Noson S. Yanofsky is a professor at Brooklyn College and The Graduate Center of the City University of New York's Department of Computer and Information Science. Dr. Mirco A. Mannucci is a holomath, or that particular breed of polymath who never stops trying to weave the tangled threads of his many interests into a cohesive whole, to use his neologism.

One of the best books on theoretical computer science is Quantum Computing for Computer Scientists. Quantum computing is a multidisciplinary field that aims to take advantage of some of quantum mechanics' strange properties to broaden our computational horizons. Readers will be taken on a tour of this intriguing field of cutting-edge research in Quantum Computing for Computer Scientists. This book employs ideas and techniques common to any student of computer science and is written in an approachable yet rigorous manner. The reader is not required to have a strong foundation in advanced mathematics or physics.

Following the presentation of the basic prerequisites, the content is organized to look at various elements of quantum computing from a computer science perspective.
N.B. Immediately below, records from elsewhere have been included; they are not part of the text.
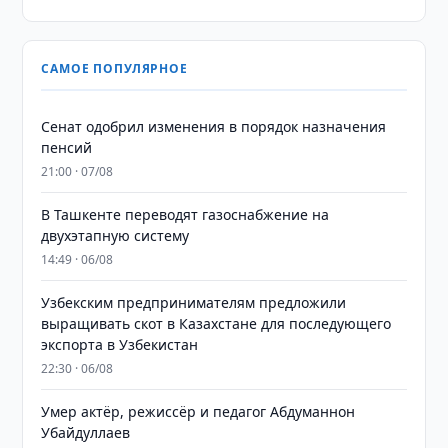
САМОЕ ПОПУЛЯРНОЕ
Сенат одобрил изменения в порядок назначения
пенсий
21:00 · 07/08
В Ташкенте переводят газоснабжение на
двухэтапную систему
14:49 · 06/08
Узбекским предпринимателям предложили
выращивать скот в Казахстане для последующего
экспорта в Узбекистан
22:30 · 06/08
Умер актёр, режиссёр и педагог Абдуманнон
Убайдуллаев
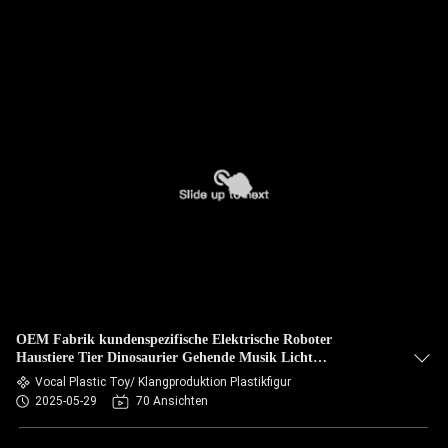
OEM Fabrik kundenspezifische Elektrische Roboter
Haustiere Tier Dinosaurier Gehende Musik Licht
Tanzspielzeug
Vocal Plastic Toy/ Klangproduktion Plastikfigur
2025-05-29
70 Ansichten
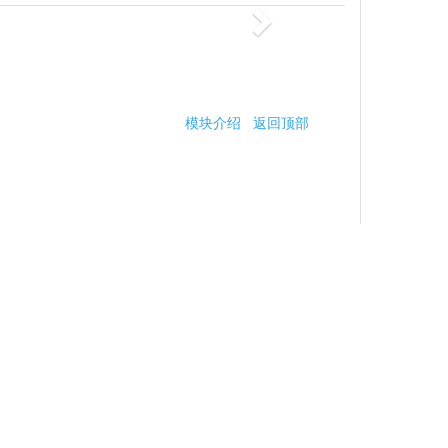
模块介绍
返回顶部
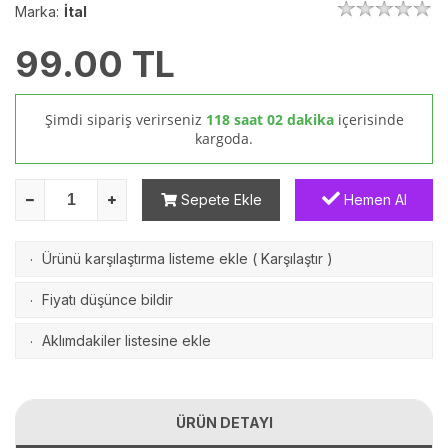
Marka:
İtal
99.00
TL
Şimdi sipariş verirseniz
118 saat 02 dakika
içerisinde
kargoda.
Sepete Ekle
Hemen Al
Ürünü karşılaştırma listeme ekle
(
Karşılaştır
)
·
Fiyatı düşünce bildir
·
Aklımdakiler listesine ekle
·
ÜRÜN DETAYI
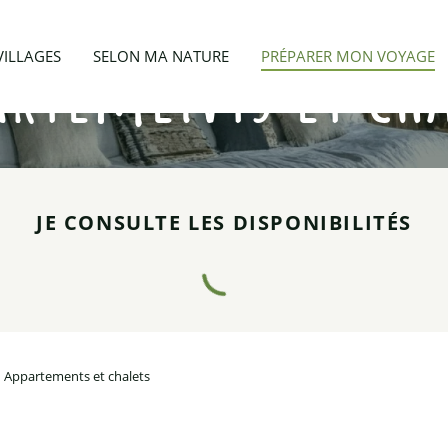
artements et cha
VILLAGES
SELON MA NATURE
PRÉPARER MON VOYAGE
JE CONSULTE LES DISPONIBILITÉS
Appartements et chalets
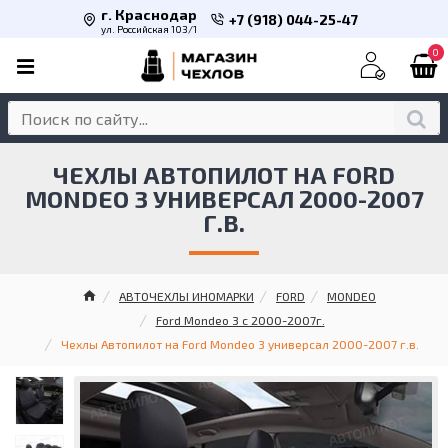
г. Краснодар
+7 (918) 044-25-47
ул. Российская 103/1
0
ЧЕХЛЫ АВТОПИЛОТ НА FORD
MONDEO 3 УНИВЕРСАЛ 2000-2007
Г.В.
АВТОЧЕХЛЫ ИНОМАРКИ
FORD
MONDEO
Ford Mondeo 3 с 2000-2007г.
Чехлы Автопилот на Ford Mondeo 3 универсал 2000-2007 г.в.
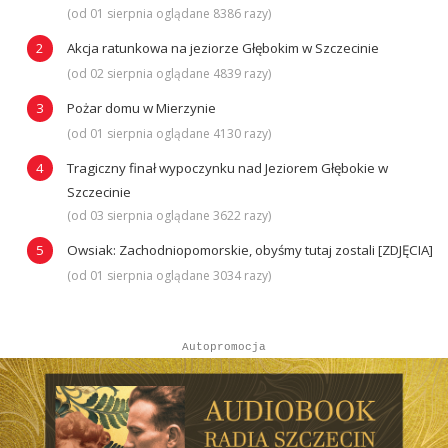
(od 01 sierpnia oglądane 8386 razy)
Akcja ratunkowa na jeziorze Głębokim w Szczecinie
(od 02 sierpnia oglądane 4839 razy)
Pożar domu w Mierzynie
(od 01 sierpnia oglądane 4130 razy)
Tragiczny finał wypoczynku nad Jeziorem Głębokie w
Szczecinie
(od 03 sierpnia oglądane 3622 razy)
Owsiak: Zachodniopomorskie, obyśmy tutaj zostali [ZDJĘCIA]
(od 01 sierpnia oglądane 3034 razy)
Autopromocja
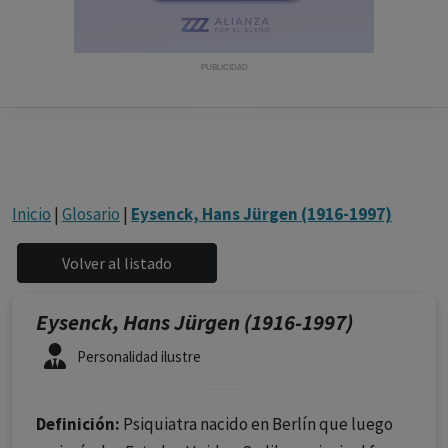
con ejercicio profesional. La información técnica de los
fármacos se facilita a título meramente informativo,
siendo responsabilidad de los profesionales
PUBLICIDAD
facultados prescribir medicamentos y decidir, en cada
caso concreto, el tratamiento más adecuado a las
necesidades del paciente.
Inicio
|
Glosario
|
Eysenck, Hans Jürgen (1916-1997)
Eysenck, Hans Jürgen (1916-1997)
Personalidad ilustre
Definición:
Psiquiatra nacido en Berlín que luego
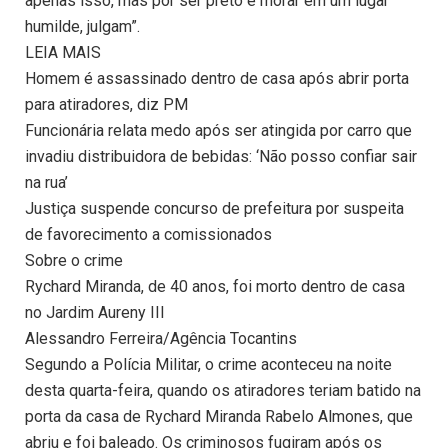
apenas isso, mas por ser preto e morar em um lugar
humilde, julgam”.
LEIA MAIS
Homem é assassinado dentro de casa após abrir porta
para atiradores, diz PM
Funcionária relata medo após ser atingida por carro que
invadiu distribuidora de bebidas: ‘Não posso confiar sair
na rua’
Justiça suspende concurso de prefeitura por suspeita
de favorecimento a comissionados
Sobre o crime
Rychard Miranda, de 40 anos, foi morto dentro de casa
no Jardim Aureny III
Alessandro Ferreira/Agência Tocantins
Segundo a Polícia Militar, o crime aconteceu na noite
desta quarta-feira, quando os atiradores teriam batido na
porta da casa de Rychard Miranda Rabelo Almones, que
abriu e foi baleado. Os criminosos fugiram após os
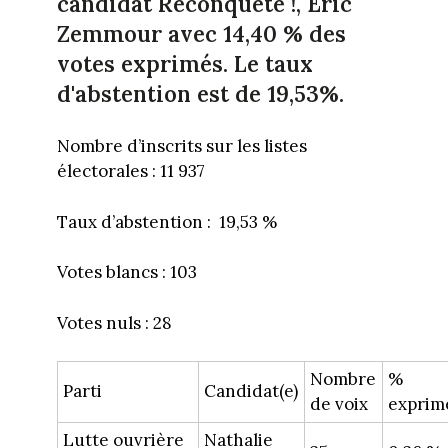
candidat Reconquête !, Eric
Zemmour avec 14,40 % des
votes exprimés. Le taux
d'abstention est de 19,53%.
Nombre d’inscrits sur les listes
électorales : 11 937
Taux d’abstention : 19,53 %
Votes blancs : 103
Votes nuls : 28
Nombre
%
Parti
Candidat(e)
de voix
exprim
Lutte ouvrière
Nathalie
Computer architecture, algorithms, programming languages, theoretical computer science, cryptography, information theory, and hardware are among the topics covered. The text includes step-by-step examples, over 200 tasks with solutions, and programming drills to help computer science students and researchers understand quantum computing.

Some reviews about this book: “The title says it all. This book was great for non-physicists that want to understand Quantum Computing from a Computer Science frame of reference. Full disclosure, I have a degree in Physics and have been working as a programmer for the last 20 years.”

Authors: Noson S. Yanofsky & Dr. Mirco A. Mannucci

Link to buy: https://www.amazon.com/-/es/Noson-S-Yanofsky/dp/0521879965/ref=sr_1_1?

Cristopher Moore earned a B.A. in Mathematics, Physics, and Integrated Science from Northwestern University with honors in 1986, when he was 18 years old. He has produced over 90 publications on issues spanning from undecidability in dynamical systems to quantum computing, phase transitions in NP-complete problems, and network analysis.

Stephan Mertens graduated from Georg-August University Gttingen with a diploma in physics in 1989 and a Ph.D. in physics in 1991. He worked in the software sector for three years after receiving his Ph.D. before joining the Otto-von-Guericke University Magdeburg faculty as a theoretical physicist. In statistical mechanics, his research focuses on disordered systems, average-case complexity of algorithms, and parallel computing.

Computational complexity is one of the most beautiful disciplines of modern mathematics, and it's becoming more and more relevant to other sciences like physics and biology. However, this beauty is frequently buried beneath layers of superfluous formalism, and exciting new achievements such as interactive proofs, cryptography, and quantum computing are often deemed too "difficult" to demonstrate to the average student. The goal of this book is to bridge both gaps by explaining theoretical computer science's complex ideas in a clear and fun manner, making them accessible to non-computer scientists as well as computer scientists who want to finally comprehend what their formalisms are saying them.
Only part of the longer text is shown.